政治的中立に留意を 三重県議会 学校での講演で議長提案

【講演のあり方を巡って議論する代表者会議=三重県議会議事堂で】

三重県議会の代表者会議は16日、県議が学校の行事などで講演することへの対応を巡って議論した。前田剛志議長は出前講座など県議会が主催する講演に限らず、県議が学校現場で講演する際は政治的中立性に留意するよう申し合わせることを提案した。

芳野正英議員(新政みえ、1期、四日市市選出)が出身校の講演で次期参院選三重選挙区(改選数1)への立候補に言及した問題を発端に議論。芳野氏は3日の代表者会議で発言について陳謝したが、一部の議員からは再発防止の議論を求める声が上がっていた。

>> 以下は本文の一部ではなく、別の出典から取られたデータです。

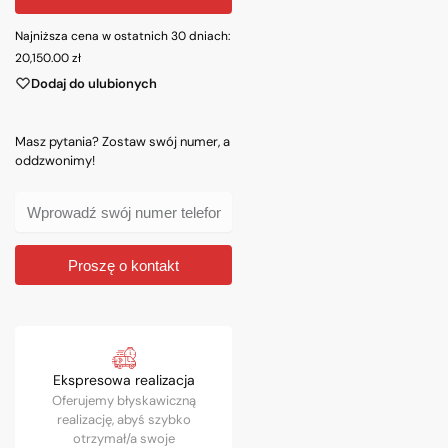
Najniższa cena w ostatnich 30 dniach:
20,150.00
zł
Dodaj do ulubionych
Masz pytania? Zostaw swój numer, a
oddzwonimy!
Proszę o kontakt
Ekspresowa realizacja
Oferujemy błyskawiczną
realizację, abyś szybko
otrzymał/a swoje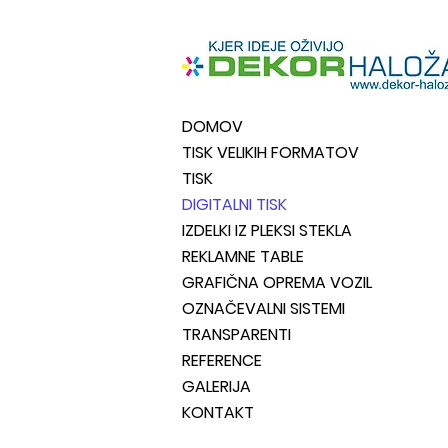
DOMOV
TISK VELIKIH FORMATOV
TISK
DIGITALNI TISK
IZDELKI IZ PLEKSI STEKLA
REKLAMNE TABLE
GRAFIČNA OPREMA VOZIL
OZNAČEVALNI SISTEMI
TRANSPARENTI
REFERENCE
GALERIJA
KONTAKT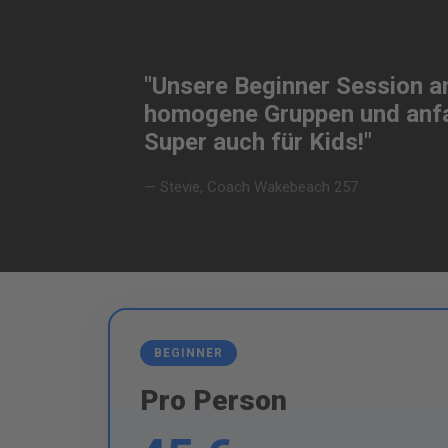
"Unsere Beginner Session an
homogene Gruppen und anfan
Super auch für Kids!"
— Stevie, Coach Wakebeach 257
BEGINNER
Pro Person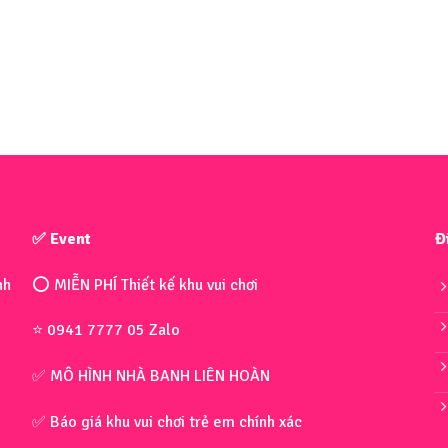
✅ Event
Đ
nh
⭕ MIỄN PHÍ Thiết kế khu vui chơi
⭐ 0941 7777 05 Zalo
✅ MÔ HÌNH NHÀ BANH LIÊN HOÀN
✅ Báo giá khu vui chơi trẻ em chính xác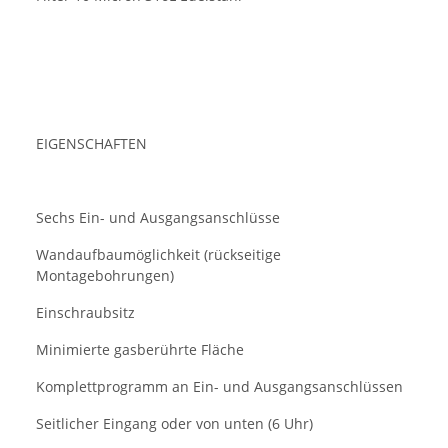
EIGENSCHAFTEN
Sechs Ein- und Ausgangsanschlüsse
Wandaufbaumöglichkeit (rückseitige
Montagebohrungen)
Einschraubsitz
Minimierte gasberührte Fläche
Komplettprogramm an Ein- und Ausgangsanschlüssen
Seitlicher Eingang oder von unten (6 Uhr)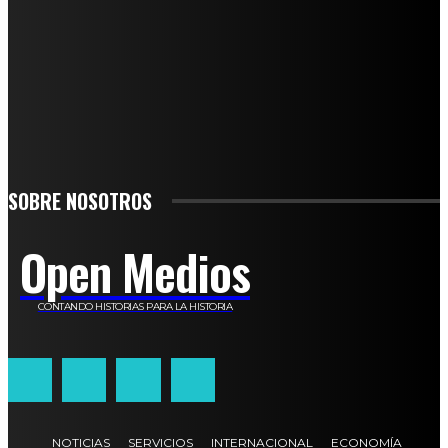
SUSCRÍBETE
TO BE UPDATED WITH ALL THE LATEST NEWS, OFFERS AND SPECIAL
ANNOUNCEMENTS.
SIGN UP
SOBRE NOSOTROS
Open Medios
CONTANDO HISTORIAS PARA LA HISTORIA
NOTICIAS
SERVICIOS
INTERNACIONAL
ECONOMÍA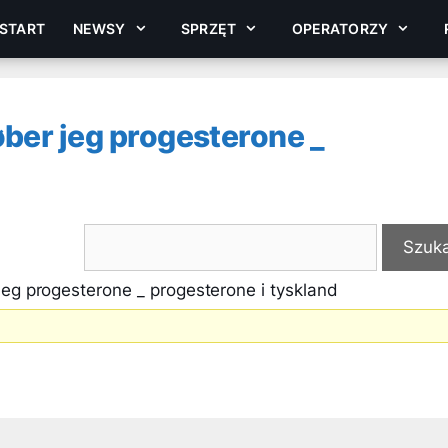
START
NEWSY
SPRZĘT
OPERATORZY
ber jeg progesterone _
eg progesterone _ progesterone i tyskland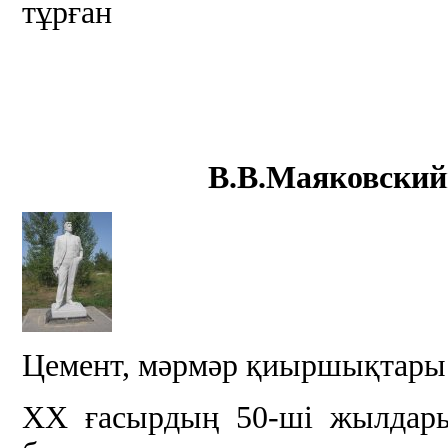
тұрған
В.В.Маяковский
Цемент, мәрмәр қиыршықтары
ХХ ғасырдың 50-ші жылдар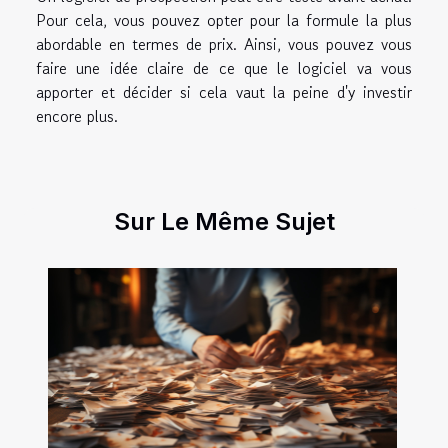
Pour cela, vous pouvez opter pour la formule la plus
abordable en termes de prix. Ainsi, vous pouvez vous
faire une idée claire de ce que le logiciel va vous
apporter et décider si cela vaut la peine d'y investir
encore plus.
Sur Le Même Sujet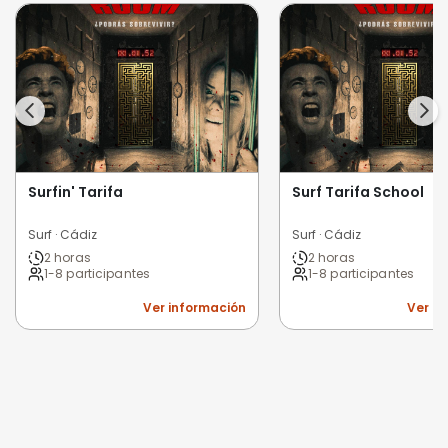
Surfin' Tarifa
Surf Tarifa School
Surf · Cádiz
Surf · Cádiz
2 horas
2 horas
1-8 participantes
1-8 participantes
Ver información
Ver i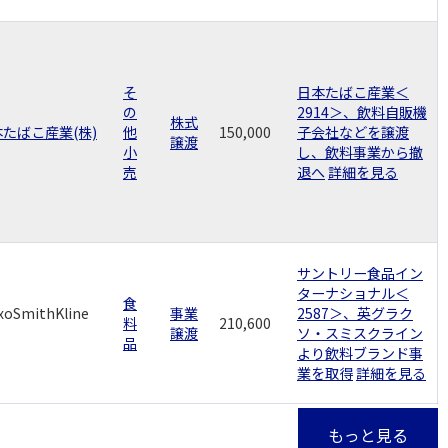
そ
日本たばこ産業＜
の
2914＞、飲料自販機
株式
たばこ産業(株)
他
150,000
子会社などを譲渡
譲渡
小
し、飲料事業から撤
売
退へ
詳細を見る
サントリー食品イン
ターナショナル＜
食
xoSmithKline
事業
2587＞、英グラク
料
210,600
譲渡
ソ・スミスクライン
品
より飲料ブランド事
業を取得
詳細を見る
もっと見る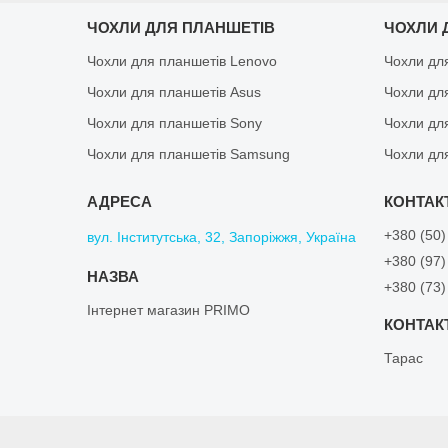
ЧОХЛИ ДЛЯ ПЛАНШЕТІВ
ЧОХЛИ 
Чохли для планшетів Lenovo
Чохли дл
Чохли для планшетів Asus
Чохли дл
Чохли для планшетів Sony
Чохли дл
Чохли для планшетів Samsung
Чохли дл
+380 (50)
вул. Інститутська, 32, Запоріжжя, Україна
+380 (97)
+380 (73)
Інтернет магазин PRIMO
Тарас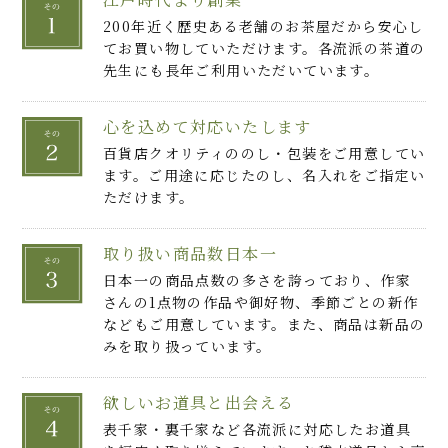
200年近く歴史ある老舗のお茶屋だから安心し
てお買い物していただけます。各流派の茶道の
先生にも長年ご利用いただいています。
心を込めて対応いたします
百貨店クオリティののし・包装をご用意してい
ます。ご用途に応じたのし、名入れをご指定い
ただけます。
取り扱い商品数日本一
日本一の商品点数の多さを誇っており、作家
さんの1点物の作品や御好物、季節ごとの新作
などもご用意しています。また、商品は新品の
みを取り扱っています。
欲しいお道具と出会える
表千家・裏千家など各流派に対応したお道具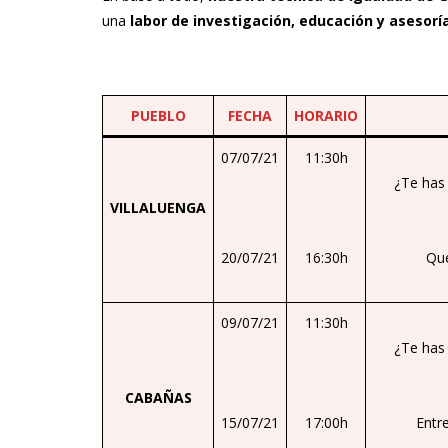
una
labor de investigación, educación y asesorí
PUEBLO
FECHA
HORARIO
07/07/21
11:30h
¿Te has
VILLALUENGA
20/07/21
16:30h
Que
09/07/21
11:30h
¿Te has
CABAÑAS
15/07/21
17:00h
Entr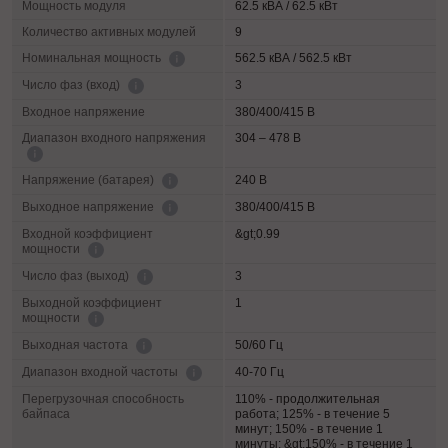
Мощность модуля
62.5 кВА / 62.5 кВт
Количество активных модулей
9
562.5 кВА / 562.5 кВт
Номинальная мощность
3
Число фаз (вход)
Входное напряжение
380/400/415 В
Диапазон входного напряжения
304 – 478 В
240 В
Напряжение (батарея)
380/400/415 В
Выходное напряжение
Входной коэффициент
&gt;0.99
мощности
3
Число фаз (выход)
Выходной коэффициент
1
мощности
50/60 Гц
Выходная частота
40-70 Гц
Диапазон входной частоты
Перегрузочная способность
110% - продолжительная
байпаса
работа; 125% - в течение 5
минут; 150% - в течение 1
минуты; &gt;150% - в течение 1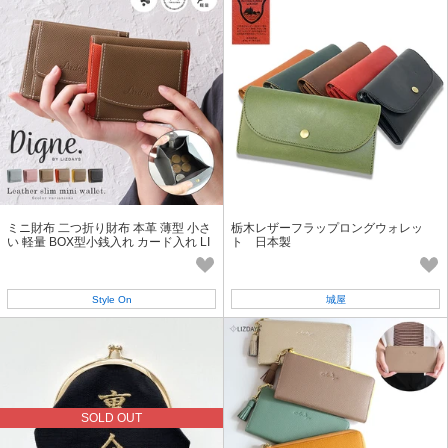
ミニ財布 二つ折り財布 本革 薄型 小さ
栃木レザーフラップロングウォレッ
い 軽量 BOX型小銭入れ カード入れ LI
ト 日本製
ZDAYS リズデイズ
Style On
城屋
SOLD OUT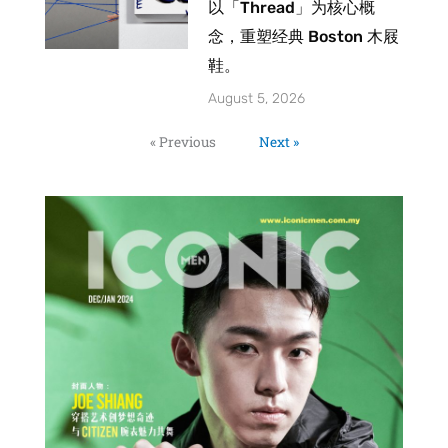
以「Thread」为核心概
念，重塑经典 Boston 木屐
鞋。
August 5, 2026
« Previous
Next »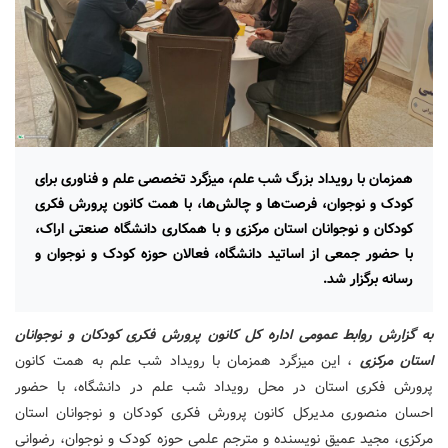
همزمان با رویداد بزرگ شب علم، میزگرد تخصصی علم و فناوری برای
کودک و نوجوان، فرصت‌ها و چالش‌ها، با همت کانون پرورش فکری
کودکان و نوجوانان استان مرکزی و با همکاری دانشگاه صنعتی اراک،
با حضور جمعی از اساتید دانشگاه، فعالان حوزه کودک و نوجوان و
رسانه برگزار شد.
به گزارش روابط عمومی اداره کل کانون پرورش فکری کودکان و نوجوانان
استان مرکزی
، این میزگرد همزمان با رویداد شب علم به همت کانون
پرورش فکری استان در محل رویداد شب علم در دانشگاه، با حضور
احسان منصوری مدیرکل کانون پرورش فکری کودکان و نوجوانان استان
مرکزی، مجید عمیق نویسنده و مترجم علمی حوزه کودک و نوجوان، رضوانی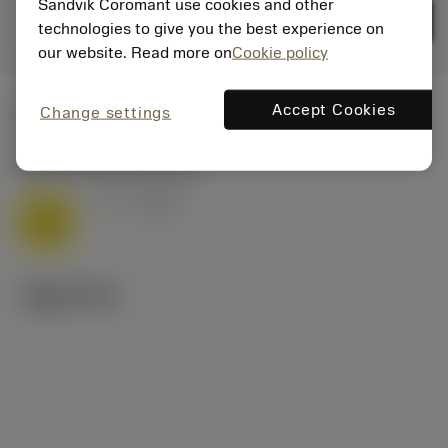
deployed_code
Sandvik Coromant use cookies and other
3D 모델 표시
remove
add
표현
shopping_cart
카트에
technologies to give you the best experience on
our website. Read more on
Cookie policy
Accept Cookies
Change settings
시작값
M1.0.Z.AQ
,
경도: 200 HB
v
6 m/min
c
M
기술 이미지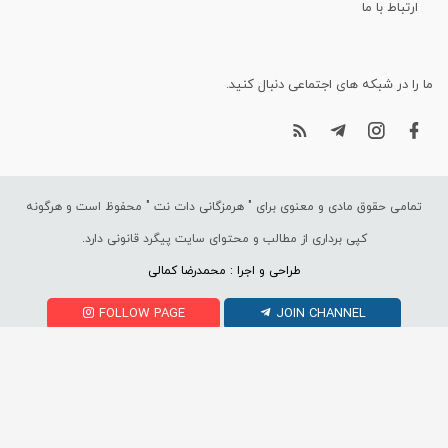
ارتباط با ما
ما را در شبکه های اجتماعی دنبال کنید.
تمامی حقوق مادی و معنوی برای "
هرمزگانی دات نت
" محفوظ است و هرگونه
کپی برداری از مطالب و محتوای سایت پیگرد قانونی دارد.
طراحی و اجرا : محمدرضا کمالی
FOLLOW PAGE
JOIN CHANNEL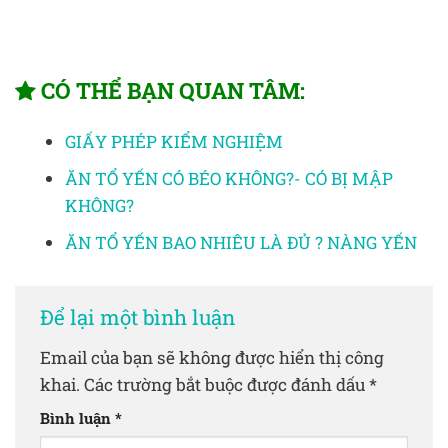
CÓ THỂ BẠN QUAN TÂM:
GIẤY PHÉP KIỂM NGHIỆM
ĂN TỔ YẾN CÓ BÉO KHÔNG?- CÓ BỊ MẬP
KHÔNG?
ĂN TỔ YẾN BAO NHIÊU LÀ ĐỦ ? NÀNG YẾN
Để lại một bình luận
Email của bạn sẽ không được hiển thị công
khai.
Các trường bắt buộc được đánh dấu
*
Bình luận
*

前田議長は「中立性への配慮」に加え、議員の資料を講演で配布する際は学校と事前に調整する▽講師の選定に対する政治的中立性の配慮を県教委に求める▽芳野氏が講演した県立四日市南高に講演後の対応を報告するよう求める―の計4点を提案した。

このうち、講師選定に関する県教委への要請について、議員からは「既に文部科学省が同様の文書を県教委を通じて出している」「学校側は十分に配慮した対応をしていると認識している。あくまでも今回は私たち議員側に問題があった」などと指摘した。

このほか、議員からは学校から講師の依頼を受けた場合は議会に報告する仕組みを作る提案も上がった。前田議長は議員らの声を受け、あらためて代表者会議を開いて議論することとした。各会派は所属議員らの意見を募った上で、次回の代表者会議で報告する。